Count every line in this listing that has "SundayMondayTuesdayWednesdayThursdayFrid". Reply with only the total.
········
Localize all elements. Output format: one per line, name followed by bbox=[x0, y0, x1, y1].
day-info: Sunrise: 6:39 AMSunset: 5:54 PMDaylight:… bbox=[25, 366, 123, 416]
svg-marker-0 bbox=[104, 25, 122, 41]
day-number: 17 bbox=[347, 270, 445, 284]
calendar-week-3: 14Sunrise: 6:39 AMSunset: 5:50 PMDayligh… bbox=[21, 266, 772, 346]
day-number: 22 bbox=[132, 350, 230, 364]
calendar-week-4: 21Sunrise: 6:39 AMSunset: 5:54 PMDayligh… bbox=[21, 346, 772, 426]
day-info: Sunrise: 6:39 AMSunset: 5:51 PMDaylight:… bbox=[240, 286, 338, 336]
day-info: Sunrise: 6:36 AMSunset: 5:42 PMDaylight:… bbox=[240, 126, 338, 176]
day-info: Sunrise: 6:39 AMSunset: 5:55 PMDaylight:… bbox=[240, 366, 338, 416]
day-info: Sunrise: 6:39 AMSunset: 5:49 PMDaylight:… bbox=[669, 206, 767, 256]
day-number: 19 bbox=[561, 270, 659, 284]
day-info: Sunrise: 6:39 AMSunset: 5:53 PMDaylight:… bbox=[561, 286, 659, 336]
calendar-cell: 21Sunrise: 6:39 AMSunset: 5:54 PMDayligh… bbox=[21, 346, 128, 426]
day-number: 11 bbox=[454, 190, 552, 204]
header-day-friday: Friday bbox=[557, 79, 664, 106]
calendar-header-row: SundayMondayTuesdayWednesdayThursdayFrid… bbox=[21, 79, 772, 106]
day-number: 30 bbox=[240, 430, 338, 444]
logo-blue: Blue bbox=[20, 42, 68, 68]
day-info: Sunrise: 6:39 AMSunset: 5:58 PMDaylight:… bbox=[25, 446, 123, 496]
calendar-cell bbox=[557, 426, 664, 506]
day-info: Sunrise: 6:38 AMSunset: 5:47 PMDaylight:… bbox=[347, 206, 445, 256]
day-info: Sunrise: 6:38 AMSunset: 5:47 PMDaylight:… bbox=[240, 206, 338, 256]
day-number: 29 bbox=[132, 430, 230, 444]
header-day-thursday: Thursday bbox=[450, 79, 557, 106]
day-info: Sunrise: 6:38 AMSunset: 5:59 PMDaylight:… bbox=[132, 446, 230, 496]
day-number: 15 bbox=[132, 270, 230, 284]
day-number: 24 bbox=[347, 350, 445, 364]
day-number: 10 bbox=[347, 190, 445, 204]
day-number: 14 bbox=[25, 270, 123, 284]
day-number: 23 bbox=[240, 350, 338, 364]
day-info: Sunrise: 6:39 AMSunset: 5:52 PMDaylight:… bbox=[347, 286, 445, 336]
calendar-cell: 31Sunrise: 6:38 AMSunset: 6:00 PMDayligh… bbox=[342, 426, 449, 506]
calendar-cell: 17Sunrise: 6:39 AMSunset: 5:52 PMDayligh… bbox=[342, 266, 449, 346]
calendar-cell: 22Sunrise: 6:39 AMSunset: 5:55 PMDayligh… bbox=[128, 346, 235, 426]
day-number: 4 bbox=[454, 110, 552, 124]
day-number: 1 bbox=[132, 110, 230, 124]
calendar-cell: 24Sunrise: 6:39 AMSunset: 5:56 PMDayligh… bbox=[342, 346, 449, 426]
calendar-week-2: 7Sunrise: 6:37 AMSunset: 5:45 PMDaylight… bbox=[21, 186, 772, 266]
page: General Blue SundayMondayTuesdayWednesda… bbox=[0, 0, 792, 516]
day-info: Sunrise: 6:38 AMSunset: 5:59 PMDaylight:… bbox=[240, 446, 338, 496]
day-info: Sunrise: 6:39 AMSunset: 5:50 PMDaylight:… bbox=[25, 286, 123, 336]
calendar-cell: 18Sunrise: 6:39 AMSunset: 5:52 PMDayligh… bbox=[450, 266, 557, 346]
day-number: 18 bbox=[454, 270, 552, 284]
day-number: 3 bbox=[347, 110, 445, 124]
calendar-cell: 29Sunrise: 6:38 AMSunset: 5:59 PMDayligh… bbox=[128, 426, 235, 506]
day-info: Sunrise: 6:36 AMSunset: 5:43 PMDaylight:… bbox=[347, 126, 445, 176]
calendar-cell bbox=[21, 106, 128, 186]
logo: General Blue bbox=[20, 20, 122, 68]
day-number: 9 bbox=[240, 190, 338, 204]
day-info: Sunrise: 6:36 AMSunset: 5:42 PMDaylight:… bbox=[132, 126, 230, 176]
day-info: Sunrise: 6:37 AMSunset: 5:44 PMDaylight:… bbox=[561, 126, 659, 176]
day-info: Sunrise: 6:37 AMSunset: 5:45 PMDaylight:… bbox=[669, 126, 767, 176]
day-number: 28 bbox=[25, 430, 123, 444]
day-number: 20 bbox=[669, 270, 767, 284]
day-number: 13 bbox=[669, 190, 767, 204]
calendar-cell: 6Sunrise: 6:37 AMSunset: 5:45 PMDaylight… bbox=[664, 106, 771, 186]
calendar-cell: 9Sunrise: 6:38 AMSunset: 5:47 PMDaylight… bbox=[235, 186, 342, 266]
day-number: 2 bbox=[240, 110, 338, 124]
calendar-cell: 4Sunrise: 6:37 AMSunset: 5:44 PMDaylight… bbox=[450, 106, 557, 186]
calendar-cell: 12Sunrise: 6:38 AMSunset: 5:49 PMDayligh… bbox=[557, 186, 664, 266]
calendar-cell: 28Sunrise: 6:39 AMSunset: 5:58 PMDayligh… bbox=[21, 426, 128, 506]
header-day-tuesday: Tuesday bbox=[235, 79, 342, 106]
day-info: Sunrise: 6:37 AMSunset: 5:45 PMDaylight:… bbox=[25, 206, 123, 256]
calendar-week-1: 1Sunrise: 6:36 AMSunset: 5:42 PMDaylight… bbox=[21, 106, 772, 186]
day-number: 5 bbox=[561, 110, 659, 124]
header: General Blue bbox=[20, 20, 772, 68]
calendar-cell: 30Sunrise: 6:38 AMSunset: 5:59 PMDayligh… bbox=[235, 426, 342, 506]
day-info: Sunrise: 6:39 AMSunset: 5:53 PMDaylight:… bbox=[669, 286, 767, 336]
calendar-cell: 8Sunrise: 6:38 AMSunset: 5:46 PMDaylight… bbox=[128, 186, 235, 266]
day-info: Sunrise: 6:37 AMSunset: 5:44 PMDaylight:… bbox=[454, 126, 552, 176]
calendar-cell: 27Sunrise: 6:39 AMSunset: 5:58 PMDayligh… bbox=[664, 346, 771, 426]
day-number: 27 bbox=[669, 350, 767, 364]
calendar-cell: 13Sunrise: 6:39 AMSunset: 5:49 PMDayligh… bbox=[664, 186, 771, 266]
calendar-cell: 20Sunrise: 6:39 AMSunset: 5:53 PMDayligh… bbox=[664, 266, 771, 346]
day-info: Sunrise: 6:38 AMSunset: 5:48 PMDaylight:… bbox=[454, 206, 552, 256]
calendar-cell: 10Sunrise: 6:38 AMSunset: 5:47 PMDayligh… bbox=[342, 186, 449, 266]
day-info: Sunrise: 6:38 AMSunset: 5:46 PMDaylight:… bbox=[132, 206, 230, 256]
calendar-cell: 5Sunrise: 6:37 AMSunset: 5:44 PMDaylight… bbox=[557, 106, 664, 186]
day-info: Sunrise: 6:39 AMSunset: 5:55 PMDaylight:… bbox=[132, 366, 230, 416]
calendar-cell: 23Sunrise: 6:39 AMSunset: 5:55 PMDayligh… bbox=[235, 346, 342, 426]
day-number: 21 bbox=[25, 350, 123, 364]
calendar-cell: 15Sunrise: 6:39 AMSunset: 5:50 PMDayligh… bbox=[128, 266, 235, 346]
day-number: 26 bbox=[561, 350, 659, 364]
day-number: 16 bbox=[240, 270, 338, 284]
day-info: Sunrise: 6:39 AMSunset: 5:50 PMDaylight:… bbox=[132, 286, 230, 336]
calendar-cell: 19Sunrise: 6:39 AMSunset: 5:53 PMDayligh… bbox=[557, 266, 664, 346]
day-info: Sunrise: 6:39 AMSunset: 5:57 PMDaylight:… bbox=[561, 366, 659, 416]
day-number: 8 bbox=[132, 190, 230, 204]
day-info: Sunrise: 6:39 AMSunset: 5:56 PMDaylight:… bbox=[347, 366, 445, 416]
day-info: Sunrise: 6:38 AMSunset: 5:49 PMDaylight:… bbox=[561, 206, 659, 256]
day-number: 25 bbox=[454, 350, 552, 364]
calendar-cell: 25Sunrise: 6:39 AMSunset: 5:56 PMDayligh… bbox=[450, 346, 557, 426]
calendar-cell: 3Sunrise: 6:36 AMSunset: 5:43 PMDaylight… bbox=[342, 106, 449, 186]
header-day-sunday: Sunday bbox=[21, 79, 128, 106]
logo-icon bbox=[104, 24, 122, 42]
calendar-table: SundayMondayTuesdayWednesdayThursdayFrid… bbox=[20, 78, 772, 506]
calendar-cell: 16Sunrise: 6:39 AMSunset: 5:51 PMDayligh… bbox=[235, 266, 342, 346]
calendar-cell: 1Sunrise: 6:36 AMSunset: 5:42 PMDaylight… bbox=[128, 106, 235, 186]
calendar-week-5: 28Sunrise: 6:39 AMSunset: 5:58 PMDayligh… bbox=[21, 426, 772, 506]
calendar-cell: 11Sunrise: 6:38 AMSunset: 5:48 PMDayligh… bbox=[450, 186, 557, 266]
········
■ ANSWER SECTION:
2